Бабулька почти невесомо взяла меня за руку. И я тотчас почувствовала легкость и успокоение, словно маленькая девочка, что разбила нос и наревелась вдоволь, а потом ее взяла на руки мама. Мадам Тэйра кивнула на черный лаз и чуть потянула меня за собой.
Этьен рванулся за нами, но она остановила его взглядом.
– Войдешь, если позову. Сторожи.
И он послушался. Шагнул в сторону, почтительно склонив голову. А я поняла, что не знаю о нем и той малой толики, которая казалась мне ясной, как Божий день.

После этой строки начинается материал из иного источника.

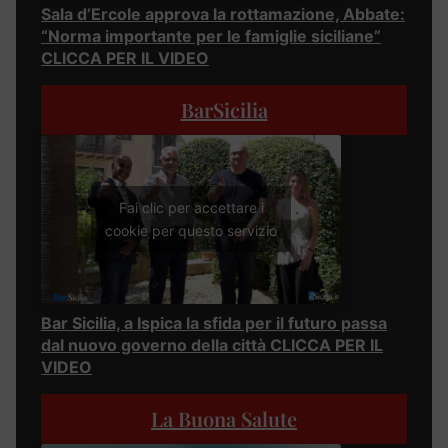
Sala d’Ercole approva la rottamazione, Abbate:
“Norma importante per le famiglie siciliane”
CLICCA PER IL VIDEO
BarSicilia
Fai clic per accettare i
cookie per questo servizio
Bar Sicilia, a Ispica la sfida per il futuro passa
dal nuovo governo della città CLICCA PER IL
VIDEO
La Buona Salute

Словно зачарованная, я пошла вслед за старухой, но, не пройдя и пары метров по темному коридору, внезапно очнулась. Куда меня ведут? И что задумала эта старушенция? А я что же, опять, как овца на заклание? Зачем я иду? Ведь один вид ее морщин вызывает у меня оторопь! Я оглянулась. Этьена не было видно. Трус и предатель! Ну, уж нет! Хватит с меня сюрпризов! Если его отец хотел превратить меня в сточную канаву для короля, то сын… О, нет! Возможно, эта старуха высосет мою молодость? Или кровь? Или и то, и другое разом. Но точно ничего хорошего она не затеяла! Никто мне не делает ничего хорошего! И вряд ли станет. Всем что-то нужно!
Я выдернула руку из сухоньких пальцев и твердо сказала:
– Простите, но при всем уважении к вашим преклонным годам, я никуда с вами не пойду!
– Что есть года? Пыль, – проскрипела она. – Боишься моей старости, дитя? Думаешь, я заберу твою юность? Хе-хе…
Мне стало неловко и сумрачно от того, что она услышала мои мысли, но я не успела и подумать, как старуха со вспышкой исчезла в туманной дымке. Ахнув, я раскрыла рот, и из мерцающего серебристого облака мне навстречу выступила статная женщина в красном платье старинного кроя. Она была красива и кого-то мне смутно напоминала. Хм, кого?
– А так ты меня меньше боишься, Абели? – мелодично спросила она. – Видишь, мне не нужна твоя молодость.
От изумления мне едва удалось вдохнуть.
– М-мадам Т-тэйра?
– Да, дитя, – мягко ответила она и протянула ладонь. – Я не причиню тебе зла. Напротив.
– Кто вы, мадам Тэйра? – прошептала я в суеверном страхе.
Женщина улыбнулась. И в ямочках на щеках, в незлой хитринке ее глаз я отметила схожесть с Моник. Мадам Тэйра перекинула волосы на плечо, и на полную грудь опустилась волна золотисто-медвяных локонов, волнистых и густых, как у маман, разве что другого оттенка.